John Fleck, director of the University of New Mexico’s Water Resources Program, pointed out in a blog post this month that Colorado River use in Arizona, Nevada and California is set to end the year at the lowest level since 1986.
Pitt said a key objective now will be developing approaches for maintaining the reliability of water supplies and avoiding a crash, in which Lake Mead falls so far that it triggers painful cutoffs of water deliveries.
“We have to put some policies in place to prevent those catastrophic outcomes,” Pitt said. An agreement like the proposed Drought Contingency Plan, she said, would be a step in that direction.
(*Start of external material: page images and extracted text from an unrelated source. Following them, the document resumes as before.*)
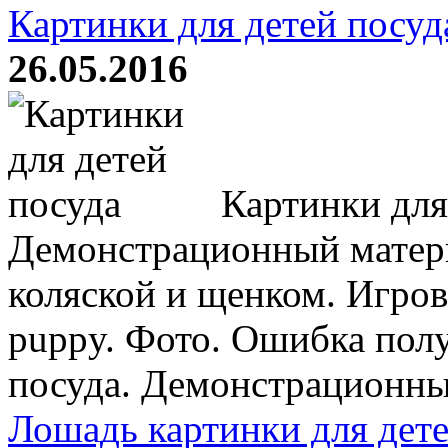
Картинки для детей посуд
26.05.2016
Картинки для 
Демонстрационный матери
коляской и щенком. Игрово
puppy. Фото. Ошибка полу
посуда. Демонстрационный
Лошадь картинки для дет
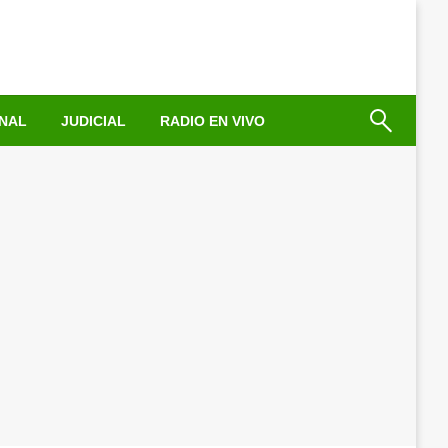
NAL
JUDICIAL
RADIO EN VIVO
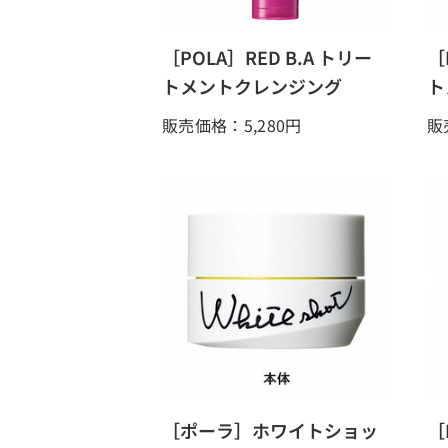
［POLA］RED B.A トリー
［
トメントクレンジング
ト
販売価格：5,280
円
販
［ポーラ］ホワイトショッ
［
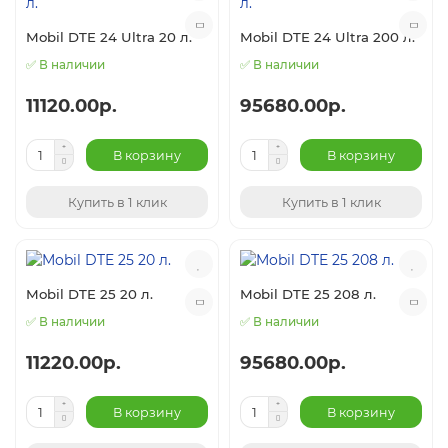
Mobil DTE 24 Ultra 20 л.
Mobil DTE 24 Ultra 200 л.
✅ В наличии
✅ В наличии
11120.00р.
95680.00р.
В корзину
В корзину
Купить в 1 клик
Купить в 1 клик
Mobil DTE 25 20 л.
Mobil DTE 25 208 л.
✅ В наличии
✅ В наличии
11220.00р.
95680.00р.
В корзину
В корзину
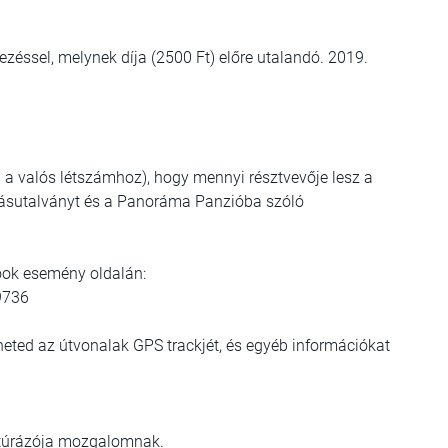
ezéssel, melynek díja (2500 Ft) előre utalandó. 2019.
l a valós létszámhoz), hogy mennyi résztvevője lesz a
llásutalványt és a Panoráma Panzióba szóló
book esemény oldalán:
9736
ltheted az útvonalak GPS trackjét, és egyéb információkat
nytúrázója mozgalomnak.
“A certain amount of incrementalism seems to be appropriate in this case,” Pitt said, “because dealing with this level of change in hydrologic conditions is something we don’t have a huge history of.”
There are also other challenges, Udall said, including the idea among some water officials in parts of the Upper Basin such as Utah and Colorado that “it’s OK to still go develop additional water resources in the Colorado River Basin.”
Udall pointed to Utah, where water districts are proposing to build a 140-mile pipeline — at a projected cost of between $1.1 billion and $1.8 billion — to carry water from Lake Powell to growing communities in two counties. The pipeline would transport up to 77 million gallons per day, or 86,000 acre-feet per year, to a reservoir near St. George.
“Why would you want to pour gas on the fire and use more, set up a system … that takes another 100,000 acre-feet out of the river and just digs a deeper hole for us to solve?” Udall said. “In law, they are allowed to do that. But it’s like doubling down on a bad bet and it’s just going to make the pain all the more serious if and should we have to deal with large declines in flow.”
The pipeline proposal is undergoing a review by federal regulators. Officials at the Federal Energy Regulatory Commission announced on Dec. 11 that they are starting to carry out an environmental analysis and for the next 60 days will accept comments from the public on the project.